**About this exercise:** Report back each line of the records that contains the string "profitability".

..............................

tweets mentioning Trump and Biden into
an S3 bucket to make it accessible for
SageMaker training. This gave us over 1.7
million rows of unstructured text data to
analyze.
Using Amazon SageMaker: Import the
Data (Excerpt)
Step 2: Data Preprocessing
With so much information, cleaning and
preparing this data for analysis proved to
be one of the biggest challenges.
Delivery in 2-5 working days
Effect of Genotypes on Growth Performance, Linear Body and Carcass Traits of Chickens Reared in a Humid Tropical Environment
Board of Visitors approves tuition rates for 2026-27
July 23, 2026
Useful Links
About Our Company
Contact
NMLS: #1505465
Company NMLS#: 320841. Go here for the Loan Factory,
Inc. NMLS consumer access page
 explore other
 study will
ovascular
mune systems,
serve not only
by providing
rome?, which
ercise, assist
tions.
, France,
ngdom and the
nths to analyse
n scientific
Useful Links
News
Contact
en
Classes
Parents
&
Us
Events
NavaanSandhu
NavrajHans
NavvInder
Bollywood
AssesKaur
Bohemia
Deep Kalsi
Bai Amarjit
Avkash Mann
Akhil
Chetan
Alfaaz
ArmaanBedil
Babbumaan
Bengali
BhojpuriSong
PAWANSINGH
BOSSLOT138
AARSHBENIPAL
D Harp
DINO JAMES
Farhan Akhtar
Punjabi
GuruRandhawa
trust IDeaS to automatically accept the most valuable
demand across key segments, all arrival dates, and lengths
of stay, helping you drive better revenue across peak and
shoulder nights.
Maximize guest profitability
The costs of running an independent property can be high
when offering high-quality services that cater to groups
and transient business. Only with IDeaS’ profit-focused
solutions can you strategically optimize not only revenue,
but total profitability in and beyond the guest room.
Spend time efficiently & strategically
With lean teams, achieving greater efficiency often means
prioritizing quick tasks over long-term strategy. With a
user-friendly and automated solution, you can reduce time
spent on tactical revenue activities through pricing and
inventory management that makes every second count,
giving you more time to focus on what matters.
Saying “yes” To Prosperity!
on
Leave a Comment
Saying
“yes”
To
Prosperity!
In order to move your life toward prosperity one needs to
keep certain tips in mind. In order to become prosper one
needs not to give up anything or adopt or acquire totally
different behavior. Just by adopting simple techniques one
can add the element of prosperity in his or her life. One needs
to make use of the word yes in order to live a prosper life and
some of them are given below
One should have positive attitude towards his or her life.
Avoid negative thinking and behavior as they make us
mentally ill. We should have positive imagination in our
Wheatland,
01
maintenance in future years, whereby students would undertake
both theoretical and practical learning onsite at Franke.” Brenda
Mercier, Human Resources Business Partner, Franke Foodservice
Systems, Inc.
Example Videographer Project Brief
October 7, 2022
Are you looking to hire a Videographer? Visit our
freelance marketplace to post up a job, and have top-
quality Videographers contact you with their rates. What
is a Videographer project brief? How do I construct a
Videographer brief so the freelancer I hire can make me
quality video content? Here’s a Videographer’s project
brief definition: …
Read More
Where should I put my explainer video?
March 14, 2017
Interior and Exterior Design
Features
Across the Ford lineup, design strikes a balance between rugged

..............................

**Response for this exercise:**
Maximize guest profitability
but total profitability in and beyond the guest room.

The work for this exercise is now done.